*** Opening DATA FOR THE TASK ***

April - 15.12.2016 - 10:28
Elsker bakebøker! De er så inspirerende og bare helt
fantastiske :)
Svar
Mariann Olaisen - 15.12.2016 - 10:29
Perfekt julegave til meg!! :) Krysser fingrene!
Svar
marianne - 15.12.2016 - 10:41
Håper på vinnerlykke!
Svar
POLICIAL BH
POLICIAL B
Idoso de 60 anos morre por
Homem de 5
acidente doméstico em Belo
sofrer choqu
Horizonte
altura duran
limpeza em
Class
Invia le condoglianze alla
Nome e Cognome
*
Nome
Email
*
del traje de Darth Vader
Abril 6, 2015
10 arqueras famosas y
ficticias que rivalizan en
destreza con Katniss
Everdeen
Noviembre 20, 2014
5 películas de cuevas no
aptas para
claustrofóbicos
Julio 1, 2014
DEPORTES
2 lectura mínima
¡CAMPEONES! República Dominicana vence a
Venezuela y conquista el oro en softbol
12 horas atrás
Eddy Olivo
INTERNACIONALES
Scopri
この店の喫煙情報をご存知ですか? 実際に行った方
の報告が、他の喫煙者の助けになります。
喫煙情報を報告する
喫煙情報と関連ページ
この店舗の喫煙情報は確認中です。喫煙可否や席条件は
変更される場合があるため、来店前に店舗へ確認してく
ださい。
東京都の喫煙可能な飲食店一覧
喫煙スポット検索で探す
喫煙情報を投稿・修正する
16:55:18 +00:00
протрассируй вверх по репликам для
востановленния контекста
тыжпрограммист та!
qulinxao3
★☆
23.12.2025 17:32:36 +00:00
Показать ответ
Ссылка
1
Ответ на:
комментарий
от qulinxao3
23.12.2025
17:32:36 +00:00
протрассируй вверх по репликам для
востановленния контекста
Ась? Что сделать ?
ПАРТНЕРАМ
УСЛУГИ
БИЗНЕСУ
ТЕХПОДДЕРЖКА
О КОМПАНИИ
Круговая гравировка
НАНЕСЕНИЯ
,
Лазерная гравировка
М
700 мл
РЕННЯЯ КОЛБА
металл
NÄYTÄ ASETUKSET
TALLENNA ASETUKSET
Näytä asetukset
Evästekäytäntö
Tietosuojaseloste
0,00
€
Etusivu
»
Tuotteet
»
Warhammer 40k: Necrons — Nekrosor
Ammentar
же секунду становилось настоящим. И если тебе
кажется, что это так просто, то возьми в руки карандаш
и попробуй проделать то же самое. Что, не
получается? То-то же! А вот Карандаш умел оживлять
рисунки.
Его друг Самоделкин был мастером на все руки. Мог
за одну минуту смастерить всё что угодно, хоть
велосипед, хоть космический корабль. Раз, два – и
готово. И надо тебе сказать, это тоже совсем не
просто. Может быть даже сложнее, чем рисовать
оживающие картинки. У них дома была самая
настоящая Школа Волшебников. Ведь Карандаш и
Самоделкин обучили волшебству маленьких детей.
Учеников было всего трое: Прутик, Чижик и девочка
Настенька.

*** Closing DATA FOR THE TASK ***
*** Opening DATA FOR THE TASK ***

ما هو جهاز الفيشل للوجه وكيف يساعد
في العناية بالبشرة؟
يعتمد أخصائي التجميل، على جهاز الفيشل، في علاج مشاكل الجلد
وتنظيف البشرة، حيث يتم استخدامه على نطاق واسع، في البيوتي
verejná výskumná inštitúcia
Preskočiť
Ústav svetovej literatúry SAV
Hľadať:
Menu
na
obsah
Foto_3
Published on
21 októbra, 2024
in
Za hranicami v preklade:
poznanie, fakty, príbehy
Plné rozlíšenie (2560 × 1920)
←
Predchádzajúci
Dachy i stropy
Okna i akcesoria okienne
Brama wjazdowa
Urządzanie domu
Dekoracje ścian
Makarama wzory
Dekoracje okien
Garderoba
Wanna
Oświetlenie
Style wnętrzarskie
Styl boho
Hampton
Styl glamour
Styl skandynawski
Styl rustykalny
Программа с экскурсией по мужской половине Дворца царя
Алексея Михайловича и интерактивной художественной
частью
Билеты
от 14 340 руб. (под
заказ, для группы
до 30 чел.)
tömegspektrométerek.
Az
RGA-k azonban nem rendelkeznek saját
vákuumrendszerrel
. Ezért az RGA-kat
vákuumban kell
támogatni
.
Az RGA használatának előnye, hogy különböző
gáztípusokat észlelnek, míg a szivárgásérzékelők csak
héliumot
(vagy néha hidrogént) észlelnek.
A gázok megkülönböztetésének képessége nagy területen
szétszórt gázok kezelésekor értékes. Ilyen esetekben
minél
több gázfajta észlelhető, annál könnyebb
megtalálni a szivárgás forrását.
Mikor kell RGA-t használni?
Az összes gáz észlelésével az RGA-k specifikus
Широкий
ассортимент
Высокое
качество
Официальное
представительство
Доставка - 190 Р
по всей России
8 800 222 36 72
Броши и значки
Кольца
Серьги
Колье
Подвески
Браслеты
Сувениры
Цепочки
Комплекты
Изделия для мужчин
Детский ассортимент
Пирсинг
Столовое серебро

*** Closing DATA FOR THE TASK ***

#### WORK REQUIRED:
Which lines in the entries above contain "جهاز"? Pull each of them out.

#### TASK SOLUTION:
ما هو جهاز الفيشل للوجه وكيف يساعد
يعتمد أخصائي التجميل، على جهاز الفيشل، في علاج مشاكل الجلد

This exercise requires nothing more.